Distributed Coordination with Zookeeper

Zookeeper is a system for coordinating applications and provides a framework for solving several problems that can arise when building applications that must be highly available, distributed, tolerant to network partitions and node failures:

  1. Data update notifications. Imagine you have a few processes running to processes some data. Whenever one process is done, it needs to let the others know it’s ready for the next process to pick it up. A rudimentary way to accomplish this would be for all the processes to periodically read some file or database record to see if it is their turn. That works, but everything needs to poll, and that can lead to locking of the file or database table. With Zookeeper, you have a tree of nodes, like a mini file system, and can query for some data and set a watch on the path to that data. If the data is added, deleted, or otherwise changed on that path, your watch will be immediately notified. This is a very helpful tool for passing status information or other data between local or distributed processes, which is something you will do quite a lot when increasing scalbility.
  2. Distributed lock (semaphore). If you’ve written any multithreaded code, you likely had to occasionally use some mechanism to lock access to some shared resource. If you’re working with distributed resources and want to lock access to those, it’s not sufficient to use a locking mechanism in your own process or even in the OS – you need a distributed lock. To accomplish this in Zookeeper, create a node that represents the resource you are locking, and anything that wishes to have access to that resource must be able to create the node. If the node already exists, that means another application has the lock, so you should set a watch to know when it is released (the node is deleted). Because applications crash and network partitions occur, you will want a lock created by an application released even if the application abnormally disconnects, which can be accomplished by creating an “ephemeral” node for the lock. When the session associated with an ephemeral node ends, the node will be automatically deleted, and for your distributed application, that means the lock is released.
  3. Leadership election. Occasionally, your clustered application will need an active/passive capability. An election needs to occur to determine the active member, and if the that member dies, another election must occur to find a new active member. This can be accomplished in Zookeeper by all cluster members attempting to create data at a specific path in Zookeeper. The first one to create the node becomes the active member, and it should delete the node when it shuts down. The rest watch for the node to be deleted, at which point, they all try to create the node, and the winner becoomes the active member. Because application crash, Zookeeper nodes can be created as “ephemeral” so that if the connection closes and session ends, the ephemeral nodes created by that session will be removed automatically. So if the active member crashes, Zookeeper removes the node and passive members will hold an election.

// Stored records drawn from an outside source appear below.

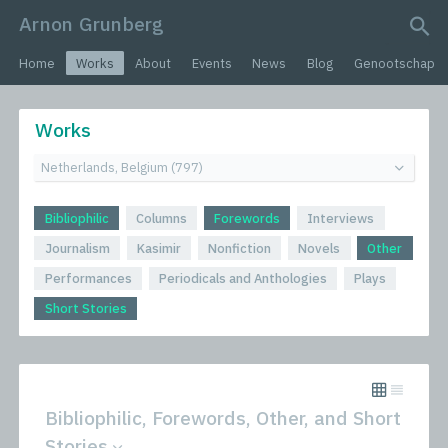
Arnon Grunberg
search query
Home
Works
About
Events
News
Blog
Genootschap
Works
Bibliophilic
Columns
Forewords
Interviews
Journalism
Kasimir
Nonfiction
Novels
Other
Performances
Periodicals and Anthologies
Plays
Short Stories
Bibliophilic, Forewords, Other, and Short
Stories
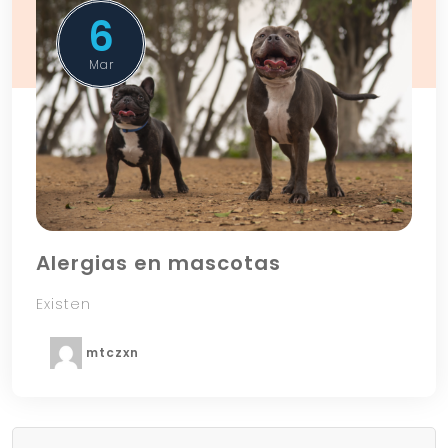
6
Mar
Alergias en mascotas
Existen
mtczxn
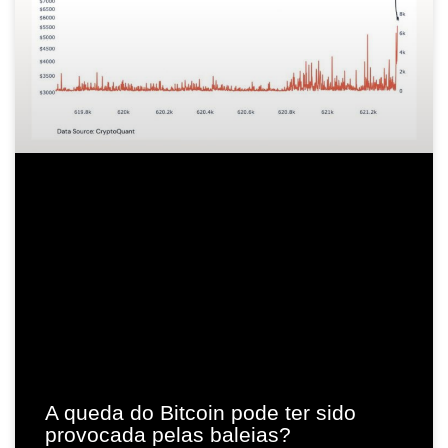
A queda do Bitcoin pode ter sido
provocada pelas baleias?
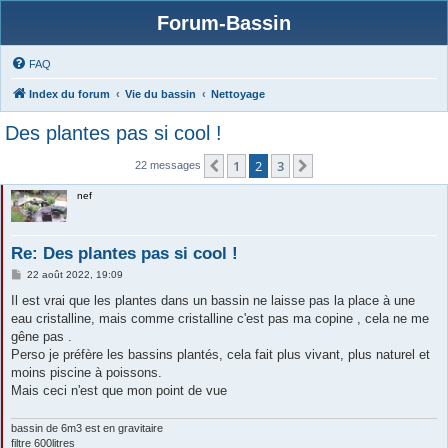
Forum-Bassin
FAQ
Index du forum
Vie du bassin
Nettoyage
Des plantes pas si cool !
1
2
3
Précédente
Suivante
22 messages
nef
Re: Des plantes pas si cool !
M
22 août 2022, 19:09
e
s
Il est vrai que les plantes dans un bassin ne laisse pas la place à une
s
eau cristalline, mais comme cristalline c'est pas ma copine , cela ne me
a
g
gêne pas .
e
Perso je préfère les bassins plantés, cela fait plus vivant, plus naturel et
moins piscine à poissons.
Mais ceci n'est que mon point de vue
bassin de 6m3 est en gravitaire
filtre 600litres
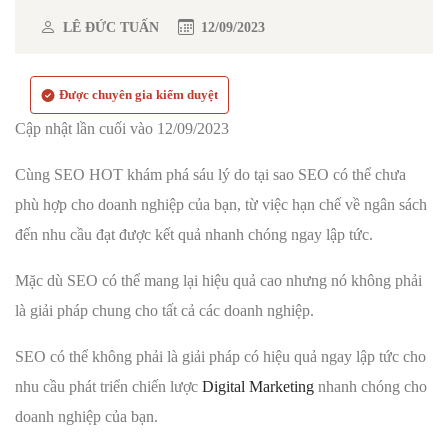
LÊ ĐỨC TUẤN
12/09/2023
Được chuyên gia kiểm duyệt
Cập nhật lần cuối vào 12/09/2023
Cùng SEO HOT khám phá sáu lý do tại sao SEO có thể chưa
phù hợp cho doanh nghiệp của bạn, từ việc hạn chế về ngân sách
đến nhu cầu đạt được kết quả nhanh chóng ngay lập tức.
Mặc dù SEO có thể mang lại hiệu quả cao nhưng nó không phải
là giải pháp chung cho tất cả các doanh nghiệp.
SEO có thể không phải là giải pháp có hiệu quả ngay lập tức cho
nhu cầu phát triển chiến lược
Digital Marketing
nhanh chóng cho
doanh nghiệp của bạn.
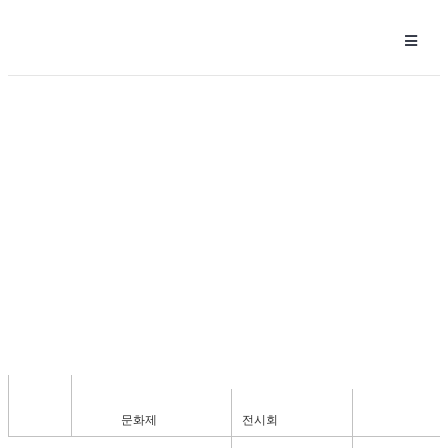
전시회
문화제
전시회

Lots of nice use cases, so how do we use it? First you need a Zookeeper instance, or an “ensemble” if you want high availability of Zookeeper itself. There are plenty of tutorials for that, one of the quickest ways to get a simple instance up and running is to install the “zookeeperd” package.

yum install -y zookeeperd

or

apt-get install -y zookeeperd

After installing, you may need to start Zookeeper (sudo service zookeeper start), and then by default it will listen on port 2181.

This isn’t a tutorial on administration of Zookeeper itself, and I suggest you read the documentation on clustering, backup, purging the transaction logs, etc. On to actually using it from .NET.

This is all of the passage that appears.